• TASK PROMPT: Report every line of the records that includes the word "each".

• DATASET EXCERPTS:

-=-=-=-=-

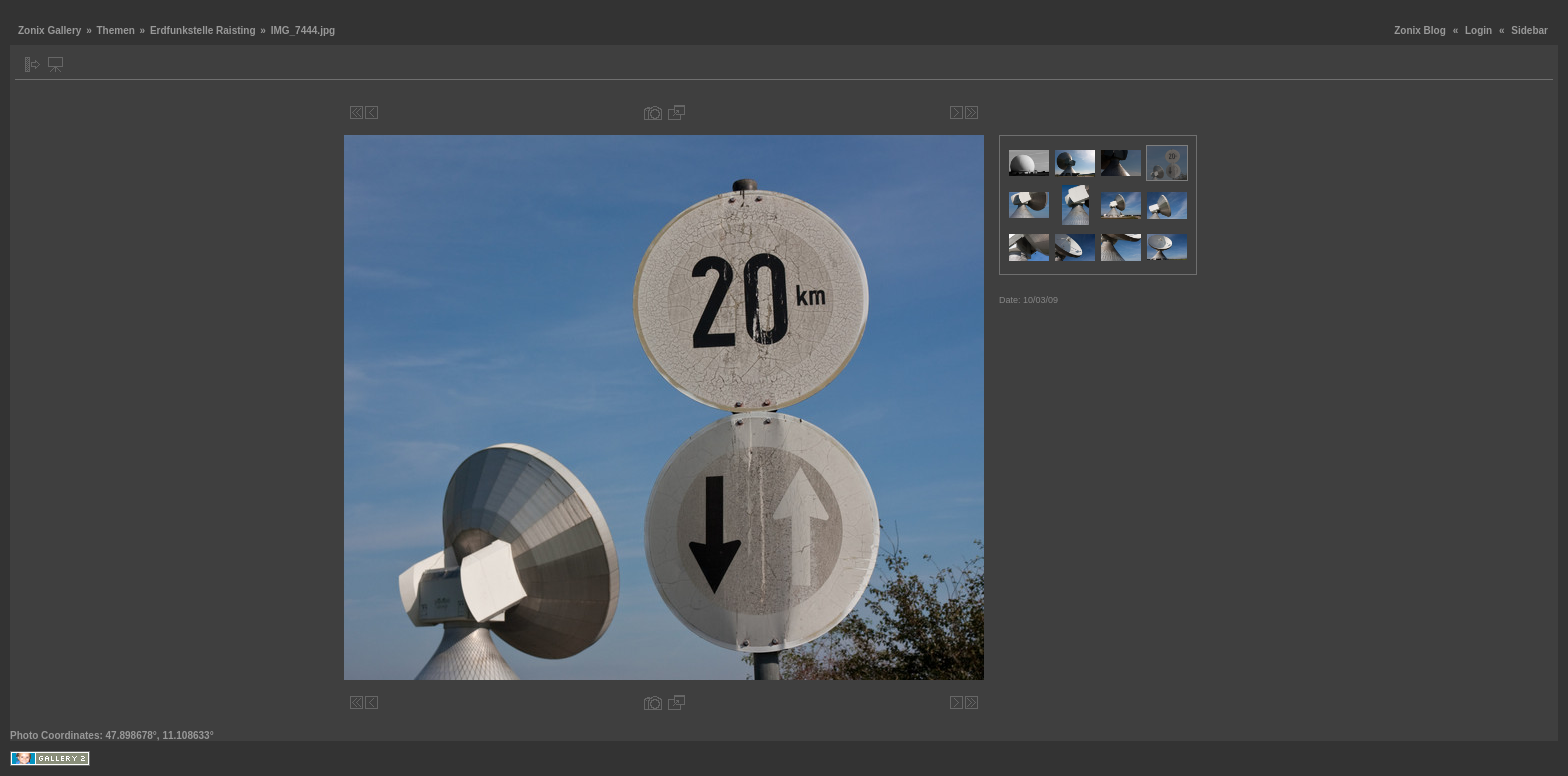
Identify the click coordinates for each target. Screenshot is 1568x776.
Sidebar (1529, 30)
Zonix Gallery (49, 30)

-=-=-=-=-

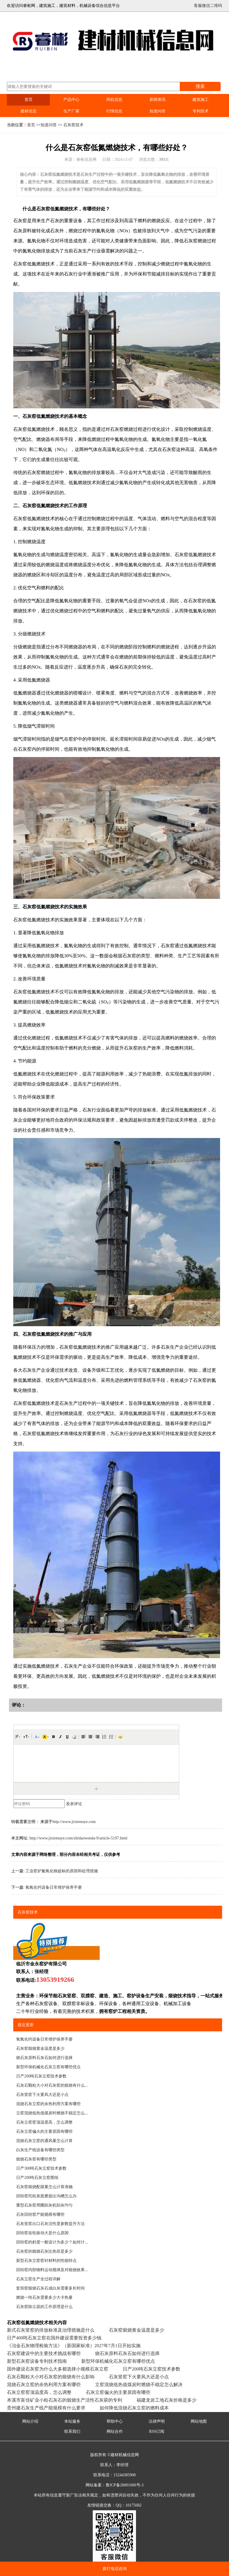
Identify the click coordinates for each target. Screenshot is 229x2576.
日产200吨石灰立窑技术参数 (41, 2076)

-=-=-=-=-

• TASK RESPONSE:
Identify the click coordinates for each target. Screenshot is 1568x776.
Identify the click coordinates for each target. Screenshot is 229x2576.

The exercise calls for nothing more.